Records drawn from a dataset

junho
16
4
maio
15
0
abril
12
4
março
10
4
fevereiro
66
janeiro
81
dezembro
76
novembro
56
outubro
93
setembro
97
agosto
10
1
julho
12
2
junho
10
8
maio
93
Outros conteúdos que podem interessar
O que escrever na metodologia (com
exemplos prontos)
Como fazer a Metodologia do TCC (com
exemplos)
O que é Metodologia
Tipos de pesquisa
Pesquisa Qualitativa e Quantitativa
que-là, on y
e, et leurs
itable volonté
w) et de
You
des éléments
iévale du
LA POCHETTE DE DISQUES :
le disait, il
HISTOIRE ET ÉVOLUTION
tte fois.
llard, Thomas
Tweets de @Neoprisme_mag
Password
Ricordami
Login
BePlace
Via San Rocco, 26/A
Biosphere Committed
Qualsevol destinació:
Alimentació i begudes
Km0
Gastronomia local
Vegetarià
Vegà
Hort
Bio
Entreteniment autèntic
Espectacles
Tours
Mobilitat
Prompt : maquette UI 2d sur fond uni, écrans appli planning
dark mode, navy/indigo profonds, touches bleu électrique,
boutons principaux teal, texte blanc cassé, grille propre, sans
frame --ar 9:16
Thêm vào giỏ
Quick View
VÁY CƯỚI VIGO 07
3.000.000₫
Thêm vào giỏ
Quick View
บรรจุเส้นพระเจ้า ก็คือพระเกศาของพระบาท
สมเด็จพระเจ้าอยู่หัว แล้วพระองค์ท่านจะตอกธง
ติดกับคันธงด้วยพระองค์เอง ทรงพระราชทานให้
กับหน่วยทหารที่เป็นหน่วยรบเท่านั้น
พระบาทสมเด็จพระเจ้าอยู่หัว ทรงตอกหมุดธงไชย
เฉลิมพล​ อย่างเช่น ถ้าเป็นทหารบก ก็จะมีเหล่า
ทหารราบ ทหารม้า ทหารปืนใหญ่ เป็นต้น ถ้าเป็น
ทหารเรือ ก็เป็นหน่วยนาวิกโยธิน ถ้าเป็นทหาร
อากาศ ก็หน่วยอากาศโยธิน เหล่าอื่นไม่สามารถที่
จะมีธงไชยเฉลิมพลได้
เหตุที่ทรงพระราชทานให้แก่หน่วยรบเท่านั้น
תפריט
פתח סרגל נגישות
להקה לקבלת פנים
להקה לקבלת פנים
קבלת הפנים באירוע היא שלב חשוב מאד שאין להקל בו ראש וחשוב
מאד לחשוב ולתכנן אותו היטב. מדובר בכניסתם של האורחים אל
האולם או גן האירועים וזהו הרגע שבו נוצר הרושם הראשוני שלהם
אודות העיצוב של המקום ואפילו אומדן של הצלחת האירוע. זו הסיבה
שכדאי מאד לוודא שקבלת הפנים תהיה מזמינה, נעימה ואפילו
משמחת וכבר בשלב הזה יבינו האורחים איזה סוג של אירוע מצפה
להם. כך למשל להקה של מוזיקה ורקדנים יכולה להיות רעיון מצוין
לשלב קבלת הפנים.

Aim of the task
The answer is every entry, repeated word for word.

Exercise result
junho
16
4
maio
15
0
abril
12
4
março
10
4
fevereiro
66
janeiro
81
dezembro
76
novembro
56
outubro
93
setembro
97
agosto
10
1
julho
12
2
junho
10
8
maio
93
Outros conteúdos que podem interessar
O que escrever na metodologia (com
exemplos prontos)
Como fazer a Metodologia do TCC (com
exemplos)
O que é Metodologia
Tipos de pesquisa
Pesquisa Qualitativa e Quantitativa
que-là, on y
e, et leurs
itable volonté
w) et de
You
des éléments
iévale du
LA POCHETTE DE DISQUES :
le disait, il
HISTOIRE ET ÉVOLUTION
tte fois.
llard, Thomas
Tweets de @Neoprisme_mag
Password
Ricordami
Login
BePlace
Via San Rocco, 26/A
Biosphere Committed
Qualsevol destinació:
Alimentació i begudes
Km0
Gastronomia local
Vegetarià
Vegà
Hort
Bio
Entreteniment autèntic
Espectacles
Tours
Mobilitat
Prompt : maquette UI 2d sur fond uni, écrans appli planning
dark mode, navy/indigo profonds, touches bleu électrique,
boutons principaux teal, texte blanc cassé, grille propre, sans
frame --ar 9:16
Thêm vào giỏ
Quick View
VÁY CƯỚI VIGO 07
3.000.000₫
Thêm vào giỏ
Quick View
บรรจุเส้นพระเจ้า ก็คือพระเกศาของพระบาท
สมเด็จพระเจ้าอยู่หัว แล้วพระองค์ท่านจะตอกธง
ติดกับคันธงด้วยพระองค์เอง ทรงพระราชทานให้
กับหน่วยทหารที่เป็นหน่วยรบเท่านั้น
พระบาทสมเด็จพระเจ้าอยู่หัว ทรงตอกหมุดธงไชย
เฉลิมพล​ อย่างเช่น ถ้าเป็นทหารบก ก็จะมีเหล่า
ทหารราบ ทหารม้า ทหารปืนใหญ่ เป็นต้น ถ้าเป็น
ทหารเรือ ก็เป็นหน่วยนาวิกโยธิน ถ้าเป็นทหาร
อากาศ ก็หน่วยอากาศโยธิน เหล่าอื่นไม่สามารถที่
จะมีธงไชยเฉลิมพลได้
เหตุที่ทรงพระราชทานให้แก่หน่วยรบเท่านั้น
תפריט
פתח סרגל נגישות
להקה לקבלת פנים
להקה לקבלת פנים
קבלת הפנים באירוע היא שלב חשוב מאד שאין להקל בו ראש וחשוב
מאד לחשוב ולתכנן אותו היטב. מדובר בכניסתם של האורחים אל
האולם או גן האירועים וזהו הרגע שבו נוצר הרושם הראשוני שלהם
אודות העיצוב של המקום ואפילו אומדן של הצלחת האירוע. זו הסיבה
שכדאי מאד לוודא שקבלת הפנים תהיה מזמינה, נעימה ואפילו
משמחת וכבר בשלב הזה יבינו האורחים איזה סוג של אירוע מצפה
להם. כך למשל להקה של מוזיקה ורקדנים יכולה להיות רעיון מצוין
לשלב קבלת הפנים.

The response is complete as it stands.